◆ **Your goal**
What is needed is a faithful copy of all the records.

◆ **Data for processing**
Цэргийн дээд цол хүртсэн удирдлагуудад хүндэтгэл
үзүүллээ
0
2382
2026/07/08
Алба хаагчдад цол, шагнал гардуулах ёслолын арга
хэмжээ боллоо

◆ **Written response**
Цэргийн дээд цол хүртсэн удирдлагуудад хүндэтгэл
үзүүллээ
0
2382
2026/07/08
Алба хаагчдад цол, шагнал гардуулах ёслолын арга
хэмжээ боллоо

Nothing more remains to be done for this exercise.